Tal vez, la llamada tuvo un trasfondo torpe, un no saber qué decir, un trompicarse, pero en el trasfondo del trasfondo se hallaba la sensación de mutua pertenencia, de confianza recíproca, reactivación de sitios nodales de la cordialidad, sabiendo que este tiempo intenso sí es una señal, al contrario de lo que diría un tango.
No recuerdo bien qué platicamos, me viene nuestra conversación transformada en humo de letras revoloteando en remolino ovoidal, donde está tu imagen sosteniendo el teléfono en un extremo y, en el otro, mi cuerpo en la misma posición del tuyo, clones, gemelos o casualidades, como dos bomberos que apagan incendios emocionales y que miran volar la humareda de palabras y signos de puntuación que, al quemarse el papel de los libros de nuestras historias, decidieron salvar sus vidas de espíritu sonoro y se unieron a frases, eligieron un trozo de cielo más limpio, donde fonemas, acentos, vocales, diéresis, fragmentos de poemas y otras sonoridades de la lengua castellana, fueron remolinos pardos de listones humosos de mi cigarrillo y tal vez del tuyo. Luego de girar, se desgajaron de lo humoso turbio, volaron como parvada abrazados por densas nubes blancas con ligeros tonos púrpuras en sus mechones.
En los nubones viajaron y distinguieron montes azules y verde limón, un ave de caza desplegó sus alas para planear sobre el fresco cañón, donde un río corriente terminaba en una cascada de caída azulosa. Más adelante vieron un silencioso desierto en su atardecer: los puños de palmeras y las caravanas de camellos parecían fantasmas oscuros contra el difuminado naranja que caía tras el horizonte de arena. Viajaron sobre selvas gritonas, playas donde se revolcaba la ausencia entre la espuma que se alargaba hasta diluirse en la bruma distante. En algún momento del viaje de regreso vieron pasar la silueta de un caballo silvestre, que agitó la crin melenosa como si el aire fuera suyo.
Durante la navegación celeste en la panza de las nubes obesas, se fueron rearmando frases, como “las insaciables líneas suaves de tu cuello”, o “entregada y tuya, maleable, líquida, de barro fresco o de plastilina” y párrafos semejantes a los que has leído en estas palabras churriguerescas.
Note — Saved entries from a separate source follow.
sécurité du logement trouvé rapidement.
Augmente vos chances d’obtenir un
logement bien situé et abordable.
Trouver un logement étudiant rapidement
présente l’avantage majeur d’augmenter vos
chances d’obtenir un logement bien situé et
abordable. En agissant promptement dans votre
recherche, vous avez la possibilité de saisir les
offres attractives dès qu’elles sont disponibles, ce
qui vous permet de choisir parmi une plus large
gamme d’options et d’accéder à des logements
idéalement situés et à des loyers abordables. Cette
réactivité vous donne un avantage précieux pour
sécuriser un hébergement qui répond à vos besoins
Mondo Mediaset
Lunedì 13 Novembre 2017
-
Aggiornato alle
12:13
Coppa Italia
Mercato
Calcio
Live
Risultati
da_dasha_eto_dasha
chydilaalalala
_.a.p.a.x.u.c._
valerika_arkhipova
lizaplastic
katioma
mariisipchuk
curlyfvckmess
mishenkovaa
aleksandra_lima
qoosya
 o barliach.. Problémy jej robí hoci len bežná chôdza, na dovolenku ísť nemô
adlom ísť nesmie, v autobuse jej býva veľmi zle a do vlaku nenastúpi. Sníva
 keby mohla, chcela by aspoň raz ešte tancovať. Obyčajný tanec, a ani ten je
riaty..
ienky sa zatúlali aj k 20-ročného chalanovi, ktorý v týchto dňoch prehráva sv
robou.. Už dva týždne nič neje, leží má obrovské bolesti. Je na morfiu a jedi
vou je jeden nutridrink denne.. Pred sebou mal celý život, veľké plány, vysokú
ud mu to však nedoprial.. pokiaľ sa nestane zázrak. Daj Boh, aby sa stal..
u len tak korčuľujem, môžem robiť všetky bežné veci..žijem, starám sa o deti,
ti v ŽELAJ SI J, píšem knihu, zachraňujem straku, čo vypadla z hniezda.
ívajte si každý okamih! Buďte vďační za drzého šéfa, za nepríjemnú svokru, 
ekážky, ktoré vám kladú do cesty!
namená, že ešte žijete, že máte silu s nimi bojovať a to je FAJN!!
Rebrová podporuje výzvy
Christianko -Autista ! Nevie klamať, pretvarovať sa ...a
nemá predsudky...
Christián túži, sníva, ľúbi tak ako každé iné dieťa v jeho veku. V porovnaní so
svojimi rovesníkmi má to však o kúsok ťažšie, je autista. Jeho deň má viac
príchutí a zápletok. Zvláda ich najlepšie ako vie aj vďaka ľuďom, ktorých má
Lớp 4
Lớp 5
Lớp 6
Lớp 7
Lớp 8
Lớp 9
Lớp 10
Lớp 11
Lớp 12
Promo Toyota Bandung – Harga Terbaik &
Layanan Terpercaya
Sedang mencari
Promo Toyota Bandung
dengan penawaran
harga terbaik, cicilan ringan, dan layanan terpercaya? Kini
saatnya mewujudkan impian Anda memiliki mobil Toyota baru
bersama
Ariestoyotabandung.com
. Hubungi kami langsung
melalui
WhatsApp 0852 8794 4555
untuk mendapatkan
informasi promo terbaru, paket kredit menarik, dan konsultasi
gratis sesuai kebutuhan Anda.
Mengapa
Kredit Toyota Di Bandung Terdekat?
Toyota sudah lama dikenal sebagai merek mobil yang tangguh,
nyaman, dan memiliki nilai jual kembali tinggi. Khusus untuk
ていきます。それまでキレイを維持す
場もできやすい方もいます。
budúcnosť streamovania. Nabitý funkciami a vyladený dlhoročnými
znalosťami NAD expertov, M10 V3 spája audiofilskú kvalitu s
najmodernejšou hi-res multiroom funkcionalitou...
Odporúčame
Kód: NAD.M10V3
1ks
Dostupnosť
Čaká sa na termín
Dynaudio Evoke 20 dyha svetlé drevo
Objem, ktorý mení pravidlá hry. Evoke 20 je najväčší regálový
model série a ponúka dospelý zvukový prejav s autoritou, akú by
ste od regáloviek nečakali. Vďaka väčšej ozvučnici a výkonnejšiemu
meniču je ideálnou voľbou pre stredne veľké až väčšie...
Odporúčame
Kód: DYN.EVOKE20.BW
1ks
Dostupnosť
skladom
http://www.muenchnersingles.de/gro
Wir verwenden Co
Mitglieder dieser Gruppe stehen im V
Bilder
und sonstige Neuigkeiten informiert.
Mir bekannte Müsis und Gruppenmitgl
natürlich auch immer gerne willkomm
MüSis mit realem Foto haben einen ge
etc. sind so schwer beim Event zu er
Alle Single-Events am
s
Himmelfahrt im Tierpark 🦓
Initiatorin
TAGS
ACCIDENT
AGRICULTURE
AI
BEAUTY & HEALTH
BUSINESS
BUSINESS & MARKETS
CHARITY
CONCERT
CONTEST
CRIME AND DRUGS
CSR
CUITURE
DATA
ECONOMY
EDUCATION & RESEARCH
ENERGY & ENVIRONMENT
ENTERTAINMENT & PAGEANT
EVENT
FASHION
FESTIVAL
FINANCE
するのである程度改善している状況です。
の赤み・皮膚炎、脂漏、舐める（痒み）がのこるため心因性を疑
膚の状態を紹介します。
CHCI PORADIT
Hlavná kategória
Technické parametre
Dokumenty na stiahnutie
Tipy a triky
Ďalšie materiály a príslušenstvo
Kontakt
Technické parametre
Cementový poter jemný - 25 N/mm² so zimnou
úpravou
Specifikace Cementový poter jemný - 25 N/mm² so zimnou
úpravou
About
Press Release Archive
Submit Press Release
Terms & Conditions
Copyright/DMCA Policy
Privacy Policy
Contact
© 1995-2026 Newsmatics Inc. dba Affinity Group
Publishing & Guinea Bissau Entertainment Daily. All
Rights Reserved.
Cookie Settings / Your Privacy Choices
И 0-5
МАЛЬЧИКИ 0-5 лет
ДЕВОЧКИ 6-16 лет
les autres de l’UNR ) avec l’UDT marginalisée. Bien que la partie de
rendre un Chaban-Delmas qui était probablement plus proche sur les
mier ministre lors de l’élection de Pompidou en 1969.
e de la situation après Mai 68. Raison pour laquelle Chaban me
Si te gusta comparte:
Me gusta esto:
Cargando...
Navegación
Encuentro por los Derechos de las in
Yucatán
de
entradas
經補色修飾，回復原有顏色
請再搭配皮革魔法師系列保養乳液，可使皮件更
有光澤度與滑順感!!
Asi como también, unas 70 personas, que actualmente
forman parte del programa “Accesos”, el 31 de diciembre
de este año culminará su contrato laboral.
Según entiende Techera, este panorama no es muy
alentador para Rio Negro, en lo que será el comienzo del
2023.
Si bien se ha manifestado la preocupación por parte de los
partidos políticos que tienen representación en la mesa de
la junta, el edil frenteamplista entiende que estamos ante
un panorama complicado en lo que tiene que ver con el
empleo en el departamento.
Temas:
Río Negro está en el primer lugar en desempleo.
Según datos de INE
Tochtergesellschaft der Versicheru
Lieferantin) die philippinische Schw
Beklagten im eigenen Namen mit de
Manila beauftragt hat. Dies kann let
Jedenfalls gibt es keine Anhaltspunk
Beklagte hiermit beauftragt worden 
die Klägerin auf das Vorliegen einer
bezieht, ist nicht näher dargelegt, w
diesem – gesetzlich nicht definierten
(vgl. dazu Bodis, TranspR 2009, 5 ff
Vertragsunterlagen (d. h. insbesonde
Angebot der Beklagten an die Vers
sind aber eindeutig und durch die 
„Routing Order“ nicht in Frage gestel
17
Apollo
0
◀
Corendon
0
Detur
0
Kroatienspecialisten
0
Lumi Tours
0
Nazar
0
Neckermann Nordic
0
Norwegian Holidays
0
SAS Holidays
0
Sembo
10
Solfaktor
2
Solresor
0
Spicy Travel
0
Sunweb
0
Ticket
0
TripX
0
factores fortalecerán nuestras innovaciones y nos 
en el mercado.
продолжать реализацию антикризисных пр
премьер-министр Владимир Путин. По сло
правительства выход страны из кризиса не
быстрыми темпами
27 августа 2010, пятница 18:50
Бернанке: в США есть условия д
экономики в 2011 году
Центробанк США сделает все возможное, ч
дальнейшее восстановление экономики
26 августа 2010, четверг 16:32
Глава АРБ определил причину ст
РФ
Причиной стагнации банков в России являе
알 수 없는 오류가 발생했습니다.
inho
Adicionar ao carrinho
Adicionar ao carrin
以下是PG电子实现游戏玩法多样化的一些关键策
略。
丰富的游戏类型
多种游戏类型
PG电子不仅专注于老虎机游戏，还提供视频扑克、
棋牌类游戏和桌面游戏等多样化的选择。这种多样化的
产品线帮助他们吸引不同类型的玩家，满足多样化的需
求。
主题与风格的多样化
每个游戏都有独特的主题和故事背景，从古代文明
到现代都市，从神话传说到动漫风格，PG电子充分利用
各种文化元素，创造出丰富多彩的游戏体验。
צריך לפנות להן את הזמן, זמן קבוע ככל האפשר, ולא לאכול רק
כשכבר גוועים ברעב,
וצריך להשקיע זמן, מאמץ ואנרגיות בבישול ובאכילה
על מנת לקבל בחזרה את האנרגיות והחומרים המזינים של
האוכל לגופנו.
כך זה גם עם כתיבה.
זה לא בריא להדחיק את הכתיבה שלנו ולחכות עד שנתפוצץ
No sin emotividad melancólica, letras y signos se despidieron, con un ritual literario, de las pletóricas nubes albinas. Un grupo de oraciones dijo: “Ballenas celestes; hijas generosas de Jonás.” Un grupito de letras, que estaba sobre una giba nubosa de abajo, agregó: “Memoriosos navíos de argonautas acongojados.” Las nubes mandaron a la Tierra cuatro o cinco rayos de puro sentimiento. Se quemó un sauce llorón, pero para qué lloraba tanto, decían por la comarca. De ahí se derivó el refrán “al sauce llorón le toca truenón”. Por su parte, las bonachonas nubes le regalaron al lenguaje la frescura de un atardecer suave, la manera de metamorfosearse en diversas figuras y la ebria diligencia de hacer remolinos de palabras.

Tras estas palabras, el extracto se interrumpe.